Dataset entries
------------------------------
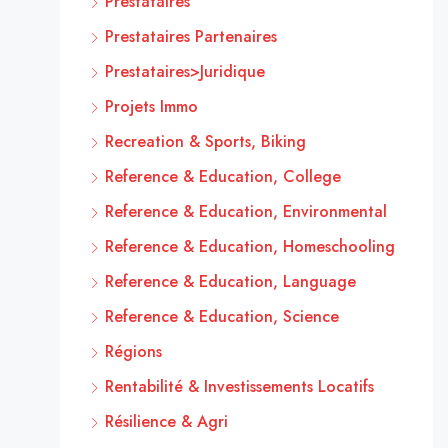
Prestataires
Prestataires Partenaires
Prestataires>Juridique
Projets Immo
Recreation & Sports, Biking
Reference & Education, College
Reference & Education, Environmental
Reference & Education, Homeschooling
Reference & Education, Language
Reference & Education, Science
Régions
Rentabilité & Investissements Locatifs
Résilience & Agri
------------------------------
WHAT THIS TASK INVOLVES → Write out the records once more, word for word, though without the pictures they contain.

SOLUTION →
Prestataires
Prestataires Partenaires
Prestataires>Juridique
Projets Immo
Recreation & Sports, Biking
Reference & Education, College
Reference & Education, Environmental
Reference & Education, Homeschooling
Reference & Education, Language
Reference & Education, Science
Régions
Rentabilité & Investissements Locatifs
Résilience & Agri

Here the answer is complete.